▶ DIRECTIONS
Below are the records; reproduce all of them exactly but without any images.

Stored data entries:

==========

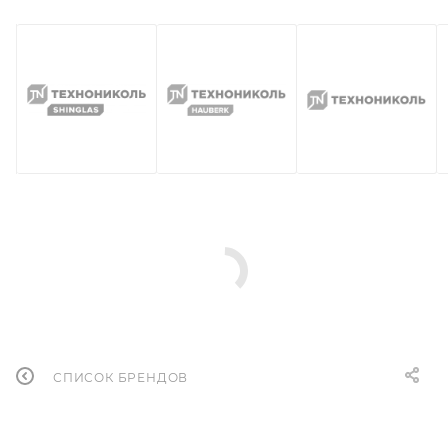
СПИСОК БРЕНДОВ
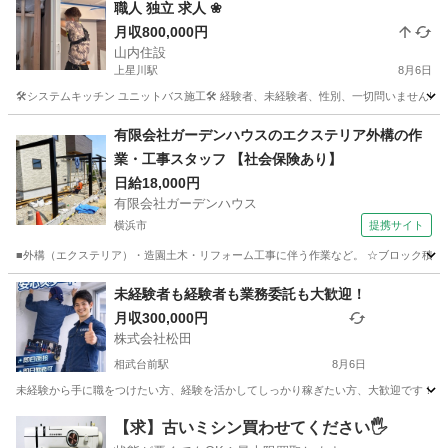
職人 独立 求人 ❀
月収800,000円
山内住設
上星川駅
8月6日
🛠システムキッチン ユニットバス施工🛠 経験者、未経験者、性別、一切問いません! 他
神奈川
横浜市
上星川駅
内装職人
ユニットバス
有限会社ガーデンハウスのエクステリア外構の作
業・工事スタッフ 【社会保険あり】
日給18,000円
有限会社ガーデンハウス
横浜市
提携サイト
■外構（エクステリア）・造園土木・リフォーム工事に伴う作業など。 ☆ブロック積み・
神奈川
横浜市
施工管理
未経験者も経験者も業務委託も大歓迎！
月収300,000円
株式会社松田
相武台前駅
8月6日
未経験から手に職をつけたい方、経験を活かしてしっかり稼ぎたい方、大歓迎です！ キ
神奈川
座間市
相武台前駅
その他
未経験
【求】古いミシン買わせてください🖐️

==========

▶ TASK RESULT
СПИСОК БРЕНДОВ
職人 独立 求人 ❀
月収800,000円
山内住設
上星川駅
8月6日
🛠システムキッチン ユニットバス施工🛠 経験者、未経験者、性別、一切問いません! 他
神奈川
横浜市
上星川駅
内装職人
ユニットバス
有限会社ガーデンハウスのエクステリア外構の作
業・工事スタッフ 【社会保険あり】
日給18,000円
有限会社ガーデンハウス
横浜市
提携サイト
■外構（エクステリア）・造園土木・リフォーム工事に伴う作業など。 ☆ブロック積み・
神奈川
横浜市
施工管理
未経験者も経験者も業務委託も大歓迎！
月収300,000円
株式会社松田
相武台前駅
8月6日
未経験から手に職をつけたい方、経験を活かしてしっかり稼ぎたい方、大歓迎です！ キ
神奈川
座間市
相武台前駅
その他
未経験
【求】古いミシン買わせてください🖐️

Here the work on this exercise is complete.